Most recent research and press reports on Sarbanes-Oxley have focused on large,
dual-listed companies as well as on UK-based subsidiaries of US companies that have
to comply with the regulation. Often, these companies have big compliance budgets and
have been at the vanguard of Sarbanes-Oxley compliance in the UK. The key aims of this
paper are to not only estimate the current number of UK companies that have to be
Sarbanes-Oxley compliant, but also how that number will grow over the coming
decades, particularly given the impact of the supply chain. The wider impact of
Sarbanes-Oxley through the supply chain is a key issue, that many UK businesses will have to deal
with, many of whom will not have realized the implications to date given their status as
partners or suppliers of compliant companies. These supplier companies will need to
reengineer their internal processes to provide data to meet the compliant companies'
Sarbanes-Oxley reporting requirements. This paper also examines UK organizations that will need
to comply with Sarbanes-Oxley as a cost of doing business, raising capital or for
general corporate governance best practice. The focus of this study is on UK companies,
employing between 50 and 1,000+ people.
The Sarbanes-Oxley Act was implemented as a direct result of serious
financial misconduct by business leaders in the late 1990s and early 2000s, that hurt both large
and small investors. In retrospect, much of the abuse that occurred was simply forgetting
or ignoring basic ethics and common sense. So to whom does Sarbanes-Oxley apply?
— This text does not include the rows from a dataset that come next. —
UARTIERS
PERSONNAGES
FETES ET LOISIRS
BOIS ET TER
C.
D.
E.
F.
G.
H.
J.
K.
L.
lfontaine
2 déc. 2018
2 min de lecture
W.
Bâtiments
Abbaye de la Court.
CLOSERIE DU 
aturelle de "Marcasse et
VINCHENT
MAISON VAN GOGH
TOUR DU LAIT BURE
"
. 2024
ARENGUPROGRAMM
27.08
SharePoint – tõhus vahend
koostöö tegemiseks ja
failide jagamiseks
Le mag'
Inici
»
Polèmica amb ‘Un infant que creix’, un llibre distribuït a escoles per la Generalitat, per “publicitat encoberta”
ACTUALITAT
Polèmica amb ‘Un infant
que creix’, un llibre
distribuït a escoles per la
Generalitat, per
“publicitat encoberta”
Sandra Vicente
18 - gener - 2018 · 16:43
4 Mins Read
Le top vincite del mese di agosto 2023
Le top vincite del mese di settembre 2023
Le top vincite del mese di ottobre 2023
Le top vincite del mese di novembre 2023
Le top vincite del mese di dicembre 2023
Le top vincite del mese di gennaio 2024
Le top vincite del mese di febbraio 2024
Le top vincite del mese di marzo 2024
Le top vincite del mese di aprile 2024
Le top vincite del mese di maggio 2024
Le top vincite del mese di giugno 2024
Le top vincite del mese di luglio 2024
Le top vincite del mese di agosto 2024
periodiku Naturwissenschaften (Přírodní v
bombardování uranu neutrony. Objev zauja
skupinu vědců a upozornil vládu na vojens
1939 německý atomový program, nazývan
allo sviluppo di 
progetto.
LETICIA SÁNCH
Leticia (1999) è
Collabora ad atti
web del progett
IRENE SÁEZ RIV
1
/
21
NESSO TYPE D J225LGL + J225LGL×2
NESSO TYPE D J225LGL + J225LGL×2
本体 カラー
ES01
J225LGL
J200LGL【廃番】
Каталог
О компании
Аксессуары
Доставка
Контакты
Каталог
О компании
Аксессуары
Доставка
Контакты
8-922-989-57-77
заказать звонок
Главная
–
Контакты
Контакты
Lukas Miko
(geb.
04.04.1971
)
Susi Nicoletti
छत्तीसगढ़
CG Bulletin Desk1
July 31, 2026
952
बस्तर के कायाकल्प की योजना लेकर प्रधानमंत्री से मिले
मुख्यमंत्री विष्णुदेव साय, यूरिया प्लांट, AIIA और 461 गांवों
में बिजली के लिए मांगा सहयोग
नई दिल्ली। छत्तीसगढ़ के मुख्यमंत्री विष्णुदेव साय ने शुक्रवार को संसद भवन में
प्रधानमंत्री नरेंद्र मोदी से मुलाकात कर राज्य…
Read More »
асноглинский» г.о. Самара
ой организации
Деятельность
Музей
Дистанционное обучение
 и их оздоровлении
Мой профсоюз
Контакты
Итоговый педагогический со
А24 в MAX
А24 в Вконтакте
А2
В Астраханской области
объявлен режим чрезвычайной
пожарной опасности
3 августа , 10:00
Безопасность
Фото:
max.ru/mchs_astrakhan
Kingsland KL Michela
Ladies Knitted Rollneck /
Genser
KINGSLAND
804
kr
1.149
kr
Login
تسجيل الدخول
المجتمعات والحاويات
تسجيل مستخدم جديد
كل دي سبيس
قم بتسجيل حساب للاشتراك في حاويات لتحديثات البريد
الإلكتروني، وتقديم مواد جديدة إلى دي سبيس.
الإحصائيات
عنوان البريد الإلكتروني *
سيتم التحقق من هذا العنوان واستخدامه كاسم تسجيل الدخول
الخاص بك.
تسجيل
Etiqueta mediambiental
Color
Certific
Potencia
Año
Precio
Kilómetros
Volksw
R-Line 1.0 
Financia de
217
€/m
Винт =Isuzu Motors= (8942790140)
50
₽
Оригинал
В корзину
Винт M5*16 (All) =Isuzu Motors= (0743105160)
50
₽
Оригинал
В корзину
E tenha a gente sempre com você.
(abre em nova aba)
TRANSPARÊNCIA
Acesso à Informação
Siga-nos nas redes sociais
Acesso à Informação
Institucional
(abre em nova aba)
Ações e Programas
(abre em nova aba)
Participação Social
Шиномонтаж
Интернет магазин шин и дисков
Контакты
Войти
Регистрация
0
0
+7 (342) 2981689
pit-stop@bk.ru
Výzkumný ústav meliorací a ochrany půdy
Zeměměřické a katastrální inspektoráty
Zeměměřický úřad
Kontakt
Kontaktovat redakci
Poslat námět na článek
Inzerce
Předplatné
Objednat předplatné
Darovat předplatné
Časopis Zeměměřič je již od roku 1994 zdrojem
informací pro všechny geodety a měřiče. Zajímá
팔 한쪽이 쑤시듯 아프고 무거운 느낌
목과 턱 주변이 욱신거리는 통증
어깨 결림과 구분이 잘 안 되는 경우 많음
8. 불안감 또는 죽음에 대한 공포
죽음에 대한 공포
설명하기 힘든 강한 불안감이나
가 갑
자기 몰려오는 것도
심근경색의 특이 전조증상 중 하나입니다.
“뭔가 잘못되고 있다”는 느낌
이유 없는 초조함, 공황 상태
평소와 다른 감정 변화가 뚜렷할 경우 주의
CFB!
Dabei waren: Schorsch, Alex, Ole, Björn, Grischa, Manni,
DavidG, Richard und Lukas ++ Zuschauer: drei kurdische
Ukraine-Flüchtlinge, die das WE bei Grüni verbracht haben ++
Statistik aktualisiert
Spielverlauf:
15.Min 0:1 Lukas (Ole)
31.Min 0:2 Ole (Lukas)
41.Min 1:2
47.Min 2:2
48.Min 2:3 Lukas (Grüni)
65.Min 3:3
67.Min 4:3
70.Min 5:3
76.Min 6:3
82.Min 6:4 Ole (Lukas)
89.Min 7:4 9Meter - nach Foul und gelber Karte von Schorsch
Any company whose securities are registered are required to file reports under
Section 15(d) of the Exchange Act. In essence, this means any publicly traded company. The
key to this report documentation is that the Act does not provide a definition of
`relevant' or `material' and each company must determine what is relevant or appropriate
material based on each circumstance. An important element of Sarbanes-Oxley will be how
it affects businesses not now under its umbrella, namely, smaller and
medium-sized businesses and supplier organizations that are not publicly held, yet seriously seeking
to grow. These companies typically are growing large or fast enough to be interested in
equity injections that require outside audits, yet remain too small to afford the fees of
large accounting or consulting firms. Institutional investors are themselves required to
provide relevant, accurate and timely disclosures as a prerequisite for financing third
party investments. Consequently, the Sarbanes-Oxley requirements are becoming relevant
to second tier companies' ability to finance growth investment strategies.